> **What the task requires**
Throughout the listing below, show every line in which "Églises" occurs.

> **Data for this exercise**
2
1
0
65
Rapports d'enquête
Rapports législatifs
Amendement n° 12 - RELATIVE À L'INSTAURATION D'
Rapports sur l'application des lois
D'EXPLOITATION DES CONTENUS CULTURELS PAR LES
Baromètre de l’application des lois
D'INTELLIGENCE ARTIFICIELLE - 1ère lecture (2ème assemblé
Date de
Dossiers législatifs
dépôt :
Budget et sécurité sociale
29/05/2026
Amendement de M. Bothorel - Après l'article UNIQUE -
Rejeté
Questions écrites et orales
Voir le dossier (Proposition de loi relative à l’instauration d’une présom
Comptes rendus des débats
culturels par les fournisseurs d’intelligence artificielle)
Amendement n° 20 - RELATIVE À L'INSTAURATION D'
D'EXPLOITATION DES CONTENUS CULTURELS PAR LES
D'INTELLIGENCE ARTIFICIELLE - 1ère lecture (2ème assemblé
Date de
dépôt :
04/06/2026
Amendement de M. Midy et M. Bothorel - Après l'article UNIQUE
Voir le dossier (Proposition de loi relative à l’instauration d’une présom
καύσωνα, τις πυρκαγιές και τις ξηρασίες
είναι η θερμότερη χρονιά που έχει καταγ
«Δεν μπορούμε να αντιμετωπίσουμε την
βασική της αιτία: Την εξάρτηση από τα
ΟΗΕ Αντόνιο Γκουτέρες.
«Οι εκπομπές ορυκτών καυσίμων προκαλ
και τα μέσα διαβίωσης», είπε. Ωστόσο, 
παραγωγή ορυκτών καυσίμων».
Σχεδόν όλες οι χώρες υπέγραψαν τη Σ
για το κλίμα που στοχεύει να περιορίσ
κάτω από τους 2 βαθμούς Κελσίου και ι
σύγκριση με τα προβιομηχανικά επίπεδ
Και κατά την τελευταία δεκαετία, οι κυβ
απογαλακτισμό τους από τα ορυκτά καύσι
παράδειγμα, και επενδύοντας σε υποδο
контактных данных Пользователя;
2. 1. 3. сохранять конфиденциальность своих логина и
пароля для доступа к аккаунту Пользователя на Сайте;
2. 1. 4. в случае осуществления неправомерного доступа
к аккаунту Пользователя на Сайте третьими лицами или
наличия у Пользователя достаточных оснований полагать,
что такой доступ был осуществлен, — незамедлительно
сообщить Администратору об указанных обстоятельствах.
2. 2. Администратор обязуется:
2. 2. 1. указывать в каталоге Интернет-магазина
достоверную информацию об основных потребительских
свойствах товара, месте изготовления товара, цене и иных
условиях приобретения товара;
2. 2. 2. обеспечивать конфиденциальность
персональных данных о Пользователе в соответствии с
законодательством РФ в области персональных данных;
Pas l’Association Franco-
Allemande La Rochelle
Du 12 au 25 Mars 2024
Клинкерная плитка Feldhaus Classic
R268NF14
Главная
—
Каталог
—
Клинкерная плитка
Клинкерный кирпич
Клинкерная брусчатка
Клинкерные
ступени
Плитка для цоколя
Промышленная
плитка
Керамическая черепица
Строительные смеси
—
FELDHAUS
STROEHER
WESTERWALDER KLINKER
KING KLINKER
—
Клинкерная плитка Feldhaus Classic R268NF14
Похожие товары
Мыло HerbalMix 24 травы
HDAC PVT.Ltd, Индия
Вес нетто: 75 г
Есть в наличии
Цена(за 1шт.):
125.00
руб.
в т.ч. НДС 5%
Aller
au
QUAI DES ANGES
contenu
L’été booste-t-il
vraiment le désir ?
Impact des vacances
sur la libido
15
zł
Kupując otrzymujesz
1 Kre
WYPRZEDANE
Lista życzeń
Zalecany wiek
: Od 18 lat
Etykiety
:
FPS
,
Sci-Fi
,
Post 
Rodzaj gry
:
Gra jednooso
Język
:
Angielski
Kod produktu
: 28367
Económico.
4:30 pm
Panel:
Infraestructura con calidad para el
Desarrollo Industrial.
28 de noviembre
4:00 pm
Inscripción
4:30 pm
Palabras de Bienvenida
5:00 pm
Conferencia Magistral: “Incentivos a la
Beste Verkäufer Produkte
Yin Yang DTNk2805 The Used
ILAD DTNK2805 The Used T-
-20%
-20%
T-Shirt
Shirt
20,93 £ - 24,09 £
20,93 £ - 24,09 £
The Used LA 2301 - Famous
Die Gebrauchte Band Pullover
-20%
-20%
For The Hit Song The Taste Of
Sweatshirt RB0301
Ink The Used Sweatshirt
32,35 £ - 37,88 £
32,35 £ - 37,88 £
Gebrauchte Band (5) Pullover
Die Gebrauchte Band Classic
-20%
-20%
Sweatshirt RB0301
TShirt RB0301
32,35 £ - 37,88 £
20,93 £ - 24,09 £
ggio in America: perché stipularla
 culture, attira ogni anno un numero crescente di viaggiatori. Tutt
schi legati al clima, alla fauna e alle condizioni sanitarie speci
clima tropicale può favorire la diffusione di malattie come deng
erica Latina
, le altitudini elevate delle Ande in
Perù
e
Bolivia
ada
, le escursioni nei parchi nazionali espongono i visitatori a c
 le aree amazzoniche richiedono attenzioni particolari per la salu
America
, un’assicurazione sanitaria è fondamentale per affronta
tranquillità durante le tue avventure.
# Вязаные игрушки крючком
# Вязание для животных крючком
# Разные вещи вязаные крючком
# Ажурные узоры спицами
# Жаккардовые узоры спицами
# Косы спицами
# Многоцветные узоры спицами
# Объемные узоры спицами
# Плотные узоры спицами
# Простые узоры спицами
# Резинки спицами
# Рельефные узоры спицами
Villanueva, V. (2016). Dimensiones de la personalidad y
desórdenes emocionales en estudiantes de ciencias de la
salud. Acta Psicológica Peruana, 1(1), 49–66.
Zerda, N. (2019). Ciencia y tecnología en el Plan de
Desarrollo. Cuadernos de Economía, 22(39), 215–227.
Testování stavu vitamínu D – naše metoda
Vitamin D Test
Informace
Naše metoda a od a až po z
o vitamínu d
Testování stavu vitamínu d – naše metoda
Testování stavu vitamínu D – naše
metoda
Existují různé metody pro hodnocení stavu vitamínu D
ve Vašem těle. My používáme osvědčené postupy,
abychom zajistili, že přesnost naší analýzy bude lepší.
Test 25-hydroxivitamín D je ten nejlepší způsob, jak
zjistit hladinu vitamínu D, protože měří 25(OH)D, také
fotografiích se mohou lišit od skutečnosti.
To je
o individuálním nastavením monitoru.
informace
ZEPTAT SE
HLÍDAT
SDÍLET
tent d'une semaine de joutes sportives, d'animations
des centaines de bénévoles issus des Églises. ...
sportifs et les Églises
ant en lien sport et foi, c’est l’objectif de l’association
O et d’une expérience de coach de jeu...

> **Answer to this exercise**
des centaines de bénévoles issus des Églises. ...
sportifs et les Églises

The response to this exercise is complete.